Slowly but surely, Samsung is doing a better job of offering and promoting its unlocked phone options. With each year of Galaxy S phones on U.S. carriers we get a closer launch of the U.S. unlocked variants, and the Galaxy S8 and S8+ are prominently displayed as being available unlocked on Samsung's website.
But what are the pros and cons of buying unlocked in the U.S. versus buying from a carrier as so many do already? We have you covered right here.
Reasons to buy a U.S. unlocked Galaxy S8
We so often preach the importance of looking for an unlocked phone rather than going directly to a carrier, but perhaps don't always enumerate the benefits. Here's what you can look forward to when buying a Galaxy S8 or S8+ unlocked directly from Samsung.
One of the most annoying aspects of buying a carrier-sold phone is all of the apps and software it includes. Some carriers add a dozen or more apps and trials on the phone, cluttering it up with tons of things you don't need or want.

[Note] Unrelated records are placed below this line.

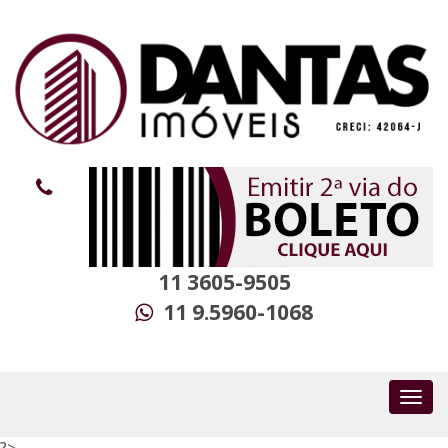
11 3605-9505
11 9.5960-1068
?>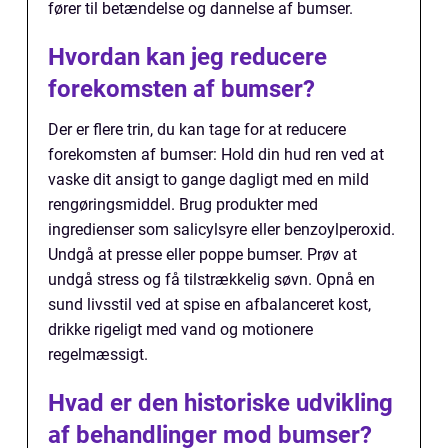
fører til betændelse og dannelse af bumser.
Hvordan kan jeg reducere
forekomsten af bumser?
Der er flere trin, du kan tage for at reducere
forekomsten af bumser: Hold din hud ren ved at
vaske dit ansigt to gange dagligt med en mild
rengøringsmiddel. Brug produkter med
ingredienser som salicylsyre eller benzoylperoxid.
Undgå at presse eller poppe bumser. Prøv at
undgå stress og få tilstrækkelig søvn. Opnå en
sund livsstil ved at spise en afbalanceret kost,
drikke rigeligt med vand og motionere
regelmæssigt.
Hvad er den historiske udvikling
af behandlinger mod bumser?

When you buy unlocked directly from Samsung, you don't get any of that. We wish we weren't all subjected to this time after time, but the carriers continue to leverage their market dominance by adding in all of these apps, and the only way to avoid them is skipping their sales channel altogether.
Not locked to any carrier
We all just want to be free. Free from being forced into using one carrier. And when you buy a phone directly from a carrier, chances are for some period of time your phone will be locked to use on that carrier — especially if you're buying the phone on a financing plan.
While you may not go hopping from carrier to carrier every month, just knowing that you have the option is empowering. It can be a practical feature, too, if you travel internationally and want to use your phone with a local SIM card rather than pay your U.S. carrier for data roaming charges.
But all big networks are supported
Even though the unlocked Galaxy S8 and S8+ don't have any of the carrier software or apps pre-loaded on them, Samsung has still done the work to certify that they will work fully on Verizon, AT&T, Sprint and T-Mobile. That means you don't have to worry about compatibility when popping in your SIM, or switching between carriers in the future.
That also means you'll have options to try lower-cost prepaid carriers, too, since they almost all operate on AT&T and T-Mobile's networks.
Samsung and Best Buy offer financing, too
Carriers moved away from two-year contracts, but found a new way to lock us in: financing plans. Now, people are so often incentivized to buy from carriers just so they can pay off their phone over time. But when buying a Galaxy S8 or S8+ unlocked, you actually have the same sort of offering from Samsung and Best Buy.
Samsung offers 24-month zero-interest financing when buying from its website, while Best Buy offers the same terms using a My Best Buy credit card. Consider these options instead of just jumping at the carrier because you're afraid of that big hit of a full $725 or $825 price.
Reasons to be cautious
For all of the big upsides of buying unlocked, it isn't all roses. Here are some potential downsides you should be aware of.
When will the updates come?
Here's the big question any enthusiast looking at an unlocked Samsung phone has: will I get software updates? Last year's U.S. unlocked Galaxy S7 and S7 edge lagged way behind in software updates. And for all of the crap we give carriers for delaying software updates, some of the carrier models have actually been kept up to date — with most getting Android 7.0 Nougat well before the unlocked model.
Samsung says it can turn this around and get the U.S. unlocked Galaxy S8 and S8+ their updates on time — and hopefully before carrier models — but history isn't on its side in this regard.
Limited color options
For some, it's all about looks. While you may be okay with the black Galaxy S8 or Galaxy S8+, many are intrigued by the orchid grey or arctic silver colors — and those aren't available for the unlocked models (at least right now).
This is likely the case so that Samsung can limit its inventory of devices that aren't likely to sell that well, but with any luck we'll see the colors come later.
No carrier incentives
For as much as we dislike what carriers do to phones, they do still sometimes offer really good deals on phones. If you're looking to get a discount on service, a buy-one-get-one deal or maybe a gift card rebate of some kind, you're most likely to find that at a carrier rather than buying unlocked.
Some would say that getting a carrier-branded phone in the end isn't worth whatever discount you got, but for a lot of people money is the number one consideration for buying a phone — do your research and see what deals are available.